== Work task ==
Tally every line of the entries that contains the string "Louis", then reply with only that number.

-=-=-=-=-

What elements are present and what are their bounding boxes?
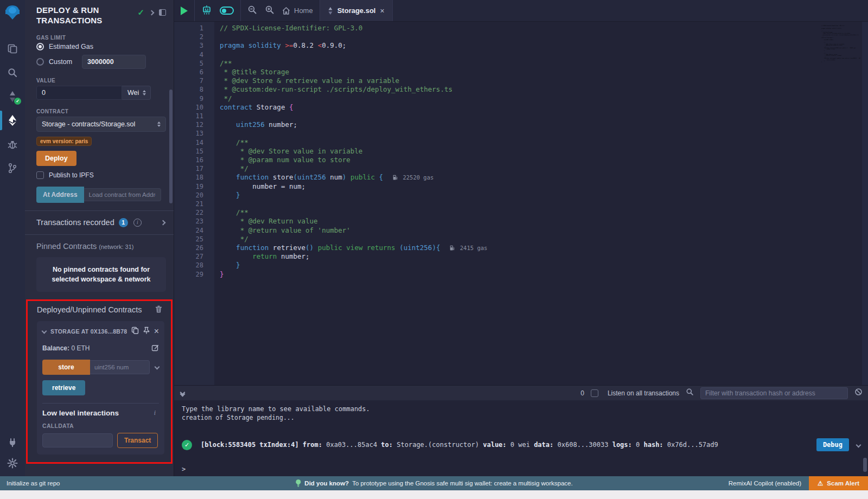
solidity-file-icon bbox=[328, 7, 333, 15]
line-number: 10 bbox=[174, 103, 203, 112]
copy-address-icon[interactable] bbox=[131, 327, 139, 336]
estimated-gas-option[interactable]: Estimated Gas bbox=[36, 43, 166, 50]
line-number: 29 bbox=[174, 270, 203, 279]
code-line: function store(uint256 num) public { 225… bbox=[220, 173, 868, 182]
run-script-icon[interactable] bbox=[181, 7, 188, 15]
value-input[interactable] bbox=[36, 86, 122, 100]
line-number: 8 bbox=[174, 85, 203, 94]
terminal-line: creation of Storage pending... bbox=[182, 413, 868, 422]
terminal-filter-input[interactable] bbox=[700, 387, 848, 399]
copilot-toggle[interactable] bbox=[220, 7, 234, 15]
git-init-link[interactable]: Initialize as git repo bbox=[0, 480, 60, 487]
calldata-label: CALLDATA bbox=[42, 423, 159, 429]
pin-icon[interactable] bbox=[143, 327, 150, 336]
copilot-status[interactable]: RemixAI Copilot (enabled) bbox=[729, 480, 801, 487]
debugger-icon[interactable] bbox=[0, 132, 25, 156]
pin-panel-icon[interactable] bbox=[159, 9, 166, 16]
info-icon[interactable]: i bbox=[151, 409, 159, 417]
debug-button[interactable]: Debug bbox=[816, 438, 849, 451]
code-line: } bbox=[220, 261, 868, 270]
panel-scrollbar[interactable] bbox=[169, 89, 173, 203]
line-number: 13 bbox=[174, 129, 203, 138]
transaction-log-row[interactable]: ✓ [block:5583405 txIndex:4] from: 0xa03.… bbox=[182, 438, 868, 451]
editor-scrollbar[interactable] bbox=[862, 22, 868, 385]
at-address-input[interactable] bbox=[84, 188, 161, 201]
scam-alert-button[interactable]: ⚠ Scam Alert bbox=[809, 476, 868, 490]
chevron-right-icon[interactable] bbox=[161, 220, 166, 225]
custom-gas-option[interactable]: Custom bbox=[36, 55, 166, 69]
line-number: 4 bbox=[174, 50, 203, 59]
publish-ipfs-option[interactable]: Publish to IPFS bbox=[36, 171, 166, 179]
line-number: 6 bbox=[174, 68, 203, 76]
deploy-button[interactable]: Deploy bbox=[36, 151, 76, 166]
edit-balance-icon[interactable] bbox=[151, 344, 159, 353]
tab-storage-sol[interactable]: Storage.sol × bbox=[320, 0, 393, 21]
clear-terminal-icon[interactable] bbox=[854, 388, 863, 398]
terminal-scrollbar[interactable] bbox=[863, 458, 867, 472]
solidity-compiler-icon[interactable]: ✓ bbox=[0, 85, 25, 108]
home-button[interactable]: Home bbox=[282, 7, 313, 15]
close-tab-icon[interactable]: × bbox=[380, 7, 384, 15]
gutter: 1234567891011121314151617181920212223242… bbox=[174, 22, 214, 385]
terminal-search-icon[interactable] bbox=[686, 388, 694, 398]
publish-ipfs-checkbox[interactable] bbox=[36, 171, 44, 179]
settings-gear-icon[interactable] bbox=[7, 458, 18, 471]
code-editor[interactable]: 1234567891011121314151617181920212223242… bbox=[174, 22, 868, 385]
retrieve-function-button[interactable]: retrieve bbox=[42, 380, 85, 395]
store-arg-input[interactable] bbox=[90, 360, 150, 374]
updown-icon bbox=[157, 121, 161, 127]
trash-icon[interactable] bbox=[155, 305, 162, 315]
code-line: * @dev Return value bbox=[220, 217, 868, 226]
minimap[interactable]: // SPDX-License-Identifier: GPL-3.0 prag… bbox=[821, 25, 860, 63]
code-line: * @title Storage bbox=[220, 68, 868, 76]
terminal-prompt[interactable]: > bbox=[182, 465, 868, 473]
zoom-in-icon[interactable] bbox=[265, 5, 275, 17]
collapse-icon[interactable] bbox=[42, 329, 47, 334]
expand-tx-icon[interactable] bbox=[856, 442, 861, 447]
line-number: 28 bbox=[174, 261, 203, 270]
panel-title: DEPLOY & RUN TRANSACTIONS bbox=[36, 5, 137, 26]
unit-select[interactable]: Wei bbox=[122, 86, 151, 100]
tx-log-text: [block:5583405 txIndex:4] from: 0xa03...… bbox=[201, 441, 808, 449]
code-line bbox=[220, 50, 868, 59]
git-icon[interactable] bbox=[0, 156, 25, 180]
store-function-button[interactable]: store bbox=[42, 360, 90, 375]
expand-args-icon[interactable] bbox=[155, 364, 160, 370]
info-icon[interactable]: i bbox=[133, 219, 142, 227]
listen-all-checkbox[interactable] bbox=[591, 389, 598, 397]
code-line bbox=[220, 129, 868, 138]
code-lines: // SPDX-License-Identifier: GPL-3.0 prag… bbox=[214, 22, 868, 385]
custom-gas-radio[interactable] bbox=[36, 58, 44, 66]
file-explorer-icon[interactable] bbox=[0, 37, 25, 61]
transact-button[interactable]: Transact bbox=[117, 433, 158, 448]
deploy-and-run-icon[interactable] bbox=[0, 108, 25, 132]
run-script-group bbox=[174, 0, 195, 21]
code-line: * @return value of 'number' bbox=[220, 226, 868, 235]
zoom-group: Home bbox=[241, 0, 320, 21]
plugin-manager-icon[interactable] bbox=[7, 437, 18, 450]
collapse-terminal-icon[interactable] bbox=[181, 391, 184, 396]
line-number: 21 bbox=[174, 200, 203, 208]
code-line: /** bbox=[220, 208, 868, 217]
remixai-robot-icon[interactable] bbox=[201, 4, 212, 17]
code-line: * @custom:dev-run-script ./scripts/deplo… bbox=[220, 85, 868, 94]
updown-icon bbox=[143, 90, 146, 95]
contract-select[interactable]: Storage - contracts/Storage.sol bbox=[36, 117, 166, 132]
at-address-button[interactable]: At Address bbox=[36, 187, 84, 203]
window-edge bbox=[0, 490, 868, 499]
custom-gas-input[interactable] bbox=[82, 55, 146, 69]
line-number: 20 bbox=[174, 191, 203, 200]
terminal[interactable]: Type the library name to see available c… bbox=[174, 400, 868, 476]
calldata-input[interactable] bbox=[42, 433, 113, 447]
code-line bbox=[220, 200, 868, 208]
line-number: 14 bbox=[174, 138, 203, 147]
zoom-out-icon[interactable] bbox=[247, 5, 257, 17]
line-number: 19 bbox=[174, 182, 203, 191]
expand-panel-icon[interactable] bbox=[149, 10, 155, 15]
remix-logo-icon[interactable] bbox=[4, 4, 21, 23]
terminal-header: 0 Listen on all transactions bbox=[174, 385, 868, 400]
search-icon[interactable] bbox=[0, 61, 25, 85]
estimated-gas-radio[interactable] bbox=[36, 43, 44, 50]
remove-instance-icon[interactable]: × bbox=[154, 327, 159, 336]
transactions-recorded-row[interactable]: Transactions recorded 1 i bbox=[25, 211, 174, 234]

-=-=-=-=-

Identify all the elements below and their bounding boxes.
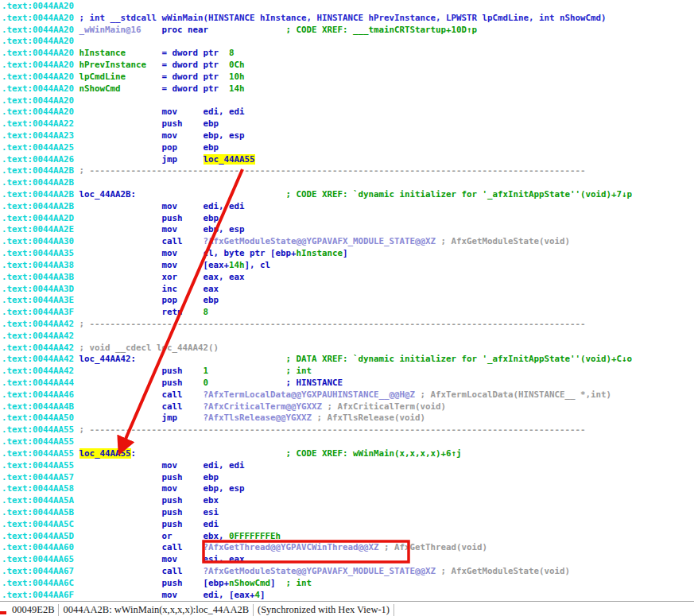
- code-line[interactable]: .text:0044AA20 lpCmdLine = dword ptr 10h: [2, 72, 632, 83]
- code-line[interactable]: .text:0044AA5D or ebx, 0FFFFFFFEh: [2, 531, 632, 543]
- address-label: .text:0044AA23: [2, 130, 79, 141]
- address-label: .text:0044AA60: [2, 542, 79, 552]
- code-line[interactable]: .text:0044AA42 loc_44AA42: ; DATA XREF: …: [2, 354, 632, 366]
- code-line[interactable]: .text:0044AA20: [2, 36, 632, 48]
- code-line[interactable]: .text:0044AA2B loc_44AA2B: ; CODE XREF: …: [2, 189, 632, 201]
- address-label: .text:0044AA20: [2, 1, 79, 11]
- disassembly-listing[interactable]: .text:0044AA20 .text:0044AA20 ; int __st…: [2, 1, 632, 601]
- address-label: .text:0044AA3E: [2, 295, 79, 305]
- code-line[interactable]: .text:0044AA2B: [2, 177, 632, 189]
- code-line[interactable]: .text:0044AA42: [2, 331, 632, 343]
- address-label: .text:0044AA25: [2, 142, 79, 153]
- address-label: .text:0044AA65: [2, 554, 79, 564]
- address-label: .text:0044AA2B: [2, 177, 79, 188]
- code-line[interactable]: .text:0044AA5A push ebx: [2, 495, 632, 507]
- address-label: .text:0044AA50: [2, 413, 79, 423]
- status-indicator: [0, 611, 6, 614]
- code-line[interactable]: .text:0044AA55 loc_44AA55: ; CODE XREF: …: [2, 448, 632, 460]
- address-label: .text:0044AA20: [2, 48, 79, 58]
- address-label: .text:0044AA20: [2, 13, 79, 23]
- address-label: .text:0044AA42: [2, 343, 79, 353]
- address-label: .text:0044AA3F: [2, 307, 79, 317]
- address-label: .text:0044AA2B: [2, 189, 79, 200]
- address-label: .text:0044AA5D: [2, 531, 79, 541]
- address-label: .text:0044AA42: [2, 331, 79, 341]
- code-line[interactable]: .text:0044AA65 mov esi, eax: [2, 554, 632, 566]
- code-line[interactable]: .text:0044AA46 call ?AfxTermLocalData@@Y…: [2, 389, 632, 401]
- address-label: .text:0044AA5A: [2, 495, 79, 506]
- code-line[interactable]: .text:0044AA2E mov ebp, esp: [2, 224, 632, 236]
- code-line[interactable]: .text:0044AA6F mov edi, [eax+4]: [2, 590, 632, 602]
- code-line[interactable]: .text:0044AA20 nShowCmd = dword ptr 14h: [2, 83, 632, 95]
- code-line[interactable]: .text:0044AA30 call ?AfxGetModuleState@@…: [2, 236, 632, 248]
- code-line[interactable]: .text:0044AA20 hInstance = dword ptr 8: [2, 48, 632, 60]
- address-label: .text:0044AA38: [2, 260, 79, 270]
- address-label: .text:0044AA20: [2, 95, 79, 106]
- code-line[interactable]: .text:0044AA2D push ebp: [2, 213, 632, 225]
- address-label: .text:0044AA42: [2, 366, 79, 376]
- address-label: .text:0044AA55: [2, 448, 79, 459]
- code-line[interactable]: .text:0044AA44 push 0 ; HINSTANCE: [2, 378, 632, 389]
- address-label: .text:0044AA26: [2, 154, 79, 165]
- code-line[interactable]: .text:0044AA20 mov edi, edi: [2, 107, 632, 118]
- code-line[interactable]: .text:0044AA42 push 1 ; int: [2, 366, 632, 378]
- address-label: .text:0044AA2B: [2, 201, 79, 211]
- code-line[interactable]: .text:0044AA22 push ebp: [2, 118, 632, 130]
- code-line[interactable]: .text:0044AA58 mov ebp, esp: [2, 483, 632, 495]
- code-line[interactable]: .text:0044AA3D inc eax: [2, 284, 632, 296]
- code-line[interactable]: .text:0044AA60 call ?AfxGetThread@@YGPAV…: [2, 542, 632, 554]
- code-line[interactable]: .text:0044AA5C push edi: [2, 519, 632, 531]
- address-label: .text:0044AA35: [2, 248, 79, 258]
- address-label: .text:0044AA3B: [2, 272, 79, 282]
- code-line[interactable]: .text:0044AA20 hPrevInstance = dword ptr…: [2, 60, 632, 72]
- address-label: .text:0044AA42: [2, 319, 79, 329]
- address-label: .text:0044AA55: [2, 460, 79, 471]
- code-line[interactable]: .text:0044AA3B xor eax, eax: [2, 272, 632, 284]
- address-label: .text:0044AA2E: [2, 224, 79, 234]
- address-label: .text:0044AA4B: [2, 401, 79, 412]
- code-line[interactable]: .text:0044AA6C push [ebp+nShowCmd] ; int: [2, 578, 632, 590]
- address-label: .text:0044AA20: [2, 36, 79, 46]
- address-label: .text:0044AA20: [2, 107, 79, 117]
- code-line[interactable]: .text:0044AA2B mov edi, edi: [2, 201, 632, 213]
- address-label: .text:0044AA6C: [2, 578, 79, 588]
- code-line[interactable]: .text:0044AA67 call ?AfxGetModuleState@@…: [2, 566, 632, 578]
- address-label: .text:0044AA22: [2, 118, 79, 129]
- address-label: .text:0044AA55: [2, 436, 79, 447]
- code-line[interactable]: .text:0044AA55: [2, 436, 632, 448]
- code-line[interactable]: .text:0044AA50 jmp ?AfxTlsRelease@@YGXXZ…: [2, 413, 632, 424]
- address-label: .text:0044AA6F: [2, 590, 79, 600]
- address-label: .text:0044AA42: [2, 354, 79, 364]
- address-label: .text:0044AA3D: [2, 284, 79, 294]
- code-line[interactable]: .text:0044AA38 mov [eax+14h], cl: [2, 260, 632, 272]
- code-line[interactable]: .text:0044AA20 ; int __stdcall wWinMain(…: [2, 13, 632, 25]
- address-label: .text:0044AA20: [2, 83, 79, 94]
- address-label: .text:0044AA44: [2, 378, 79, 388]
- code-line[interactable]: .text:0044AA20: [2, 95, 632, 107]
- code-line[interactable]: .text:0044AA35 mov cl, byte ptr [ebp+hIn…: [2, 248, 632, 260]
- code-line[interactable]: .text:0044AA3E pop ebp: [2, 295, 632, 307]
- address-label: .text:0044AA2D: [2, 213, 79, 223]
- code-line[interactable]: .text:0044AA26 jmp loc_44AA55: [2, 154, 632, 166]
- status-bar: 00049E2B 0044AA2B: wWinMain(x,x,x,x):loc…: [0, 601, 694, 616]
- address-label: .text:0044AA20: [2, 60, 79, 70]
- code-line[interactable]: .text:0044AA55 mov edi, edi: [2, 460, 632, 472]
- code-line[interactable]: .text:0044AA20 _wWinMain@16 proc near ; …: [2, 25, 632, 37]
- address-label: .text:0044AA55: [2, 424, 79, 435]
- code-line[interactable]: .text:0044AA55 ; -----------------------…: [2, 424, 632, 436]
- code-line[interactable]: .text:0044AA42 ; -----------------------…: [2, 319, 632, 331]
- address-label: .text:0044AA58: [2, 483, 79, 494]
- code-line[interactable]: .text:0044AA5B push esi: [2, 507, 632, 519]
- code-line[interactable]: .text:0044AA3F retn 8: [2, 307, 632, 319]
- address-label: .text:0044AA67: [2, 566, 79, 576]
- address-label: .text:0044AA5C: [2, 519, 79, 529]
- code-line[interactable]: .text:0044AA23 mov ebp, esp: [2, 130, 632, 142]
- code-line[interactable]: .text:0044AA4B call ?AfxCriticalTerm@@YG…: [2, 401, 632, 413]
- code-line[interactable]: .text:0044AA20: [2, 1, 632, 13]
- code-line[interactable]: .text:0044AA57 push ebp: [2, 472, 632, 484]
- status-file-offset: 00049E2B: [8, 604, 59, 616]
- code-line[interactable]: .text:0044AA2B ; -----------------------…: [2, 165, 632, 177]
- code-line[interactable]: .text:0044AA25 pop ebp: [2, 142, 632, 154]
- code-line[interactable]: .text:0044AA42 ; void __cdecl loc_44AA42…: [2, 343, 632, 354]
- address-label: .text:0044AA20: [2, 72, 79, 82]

-=-=-=-=-

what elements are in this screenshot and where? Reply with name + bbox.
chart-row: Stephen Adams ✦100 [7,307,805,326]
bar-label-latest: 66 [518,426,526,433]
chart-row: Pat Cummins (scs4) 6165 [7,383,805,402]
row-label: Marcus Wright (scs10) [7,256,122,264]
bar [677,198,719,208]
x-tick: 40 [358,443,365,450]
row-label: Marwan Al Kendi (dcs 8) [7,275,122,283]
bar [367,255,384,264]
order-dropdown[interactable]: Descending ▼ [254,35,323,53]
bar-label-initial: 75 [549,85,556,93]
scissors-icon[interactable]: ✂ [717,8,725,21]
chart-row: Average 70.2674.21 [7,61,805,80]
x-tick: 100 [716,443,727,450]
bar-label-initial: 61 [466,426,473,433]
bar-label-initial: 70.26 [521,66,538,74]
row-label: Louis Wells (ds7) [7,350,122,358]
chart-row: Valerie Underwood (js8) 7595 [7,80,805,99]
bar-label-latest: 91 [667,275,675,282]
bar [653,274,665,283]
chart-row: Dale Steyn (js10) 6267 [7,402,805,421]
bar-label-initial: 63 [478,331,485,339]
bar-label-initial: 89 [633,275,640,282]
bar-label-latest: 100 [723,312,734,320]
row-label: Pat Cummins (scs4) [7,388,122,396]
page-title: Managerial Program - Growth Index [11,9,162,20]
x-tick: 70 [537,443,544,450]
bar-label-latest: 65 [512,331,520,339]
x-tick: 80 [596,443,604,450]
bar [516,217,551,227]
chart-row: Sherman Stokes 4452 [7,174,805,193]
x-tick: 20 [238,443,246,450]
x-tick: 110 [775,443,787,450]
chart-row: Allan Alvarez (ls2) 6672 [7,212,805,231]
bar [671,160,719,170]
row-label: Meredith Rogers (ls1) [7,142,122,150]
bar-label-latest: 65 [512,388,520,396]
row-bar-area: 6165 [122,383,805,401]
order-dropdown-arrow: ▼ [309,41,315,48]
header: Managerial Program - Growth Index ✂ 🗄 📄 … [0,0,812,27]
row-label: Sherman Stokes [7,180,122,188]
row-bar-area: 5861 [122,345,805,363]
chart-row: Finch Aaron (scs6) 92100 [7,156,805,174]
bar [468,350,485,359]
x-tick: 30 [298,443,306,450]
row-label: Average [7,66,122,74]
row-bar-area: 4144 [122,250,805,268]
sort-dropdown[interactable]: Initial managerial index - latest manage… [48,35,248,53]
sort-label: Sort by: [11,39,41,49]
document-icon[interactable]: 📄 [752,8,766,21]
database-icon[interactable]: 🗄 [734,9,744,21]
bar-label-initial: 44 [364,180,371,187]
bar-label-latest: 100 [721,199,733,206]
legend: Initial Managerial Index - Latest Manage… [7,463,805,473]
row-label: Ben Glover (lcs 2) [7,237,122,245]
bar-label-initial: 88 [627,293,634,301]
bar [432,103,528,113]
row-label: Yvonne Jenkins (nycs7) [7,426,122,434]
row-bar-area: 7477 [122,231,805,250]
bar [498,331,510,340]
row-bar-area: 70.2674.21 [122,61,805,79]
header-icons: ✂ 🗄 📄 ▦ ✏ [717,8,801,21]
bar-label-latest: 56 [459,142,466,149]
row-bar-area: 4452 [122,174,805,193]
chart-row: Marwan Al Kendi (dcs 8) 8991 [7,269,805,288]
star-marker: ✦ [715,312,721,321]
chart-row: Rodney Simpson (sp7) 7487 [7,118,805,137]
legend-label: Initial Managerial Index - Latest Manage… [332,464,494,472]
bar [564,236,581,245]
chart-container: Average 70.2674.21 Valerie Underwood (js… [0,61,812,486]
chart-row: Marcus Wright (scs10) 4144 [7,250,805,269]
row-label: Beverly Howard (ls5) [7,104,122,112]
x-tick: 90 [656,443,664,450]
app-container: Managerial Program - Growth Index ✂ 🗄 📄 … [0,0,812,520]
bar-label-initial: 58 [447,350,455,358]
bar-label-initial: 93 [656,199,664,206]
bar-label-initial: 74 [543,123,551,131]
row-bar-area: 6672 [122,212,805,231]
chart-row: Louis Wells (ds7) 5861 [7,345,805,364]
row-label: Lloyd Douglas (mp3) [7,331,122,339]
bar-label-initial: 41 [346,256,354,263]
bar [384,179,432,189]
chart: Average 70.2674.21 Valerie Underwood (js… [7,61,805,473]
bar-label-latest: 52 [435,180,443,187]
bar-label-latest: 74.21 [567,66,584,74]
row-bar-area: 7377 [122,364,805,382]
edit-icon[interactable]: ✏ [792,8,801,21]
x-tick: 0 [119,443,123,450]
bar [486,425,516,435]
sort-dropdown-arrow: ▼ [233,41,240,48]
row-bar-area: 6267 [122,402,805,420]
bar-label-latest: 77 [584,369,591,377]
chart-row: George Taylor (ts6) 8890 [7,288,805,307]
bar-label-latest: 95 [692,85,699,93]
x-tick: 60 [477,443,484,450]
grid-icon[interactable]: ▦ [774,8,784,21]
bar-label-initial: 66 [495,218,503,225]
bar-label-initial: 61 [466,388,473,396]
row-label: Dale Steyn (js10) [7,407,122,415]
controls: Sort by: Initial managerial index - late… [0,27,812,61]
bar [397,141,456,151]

-=-=-=-=-

== Finished task ==
2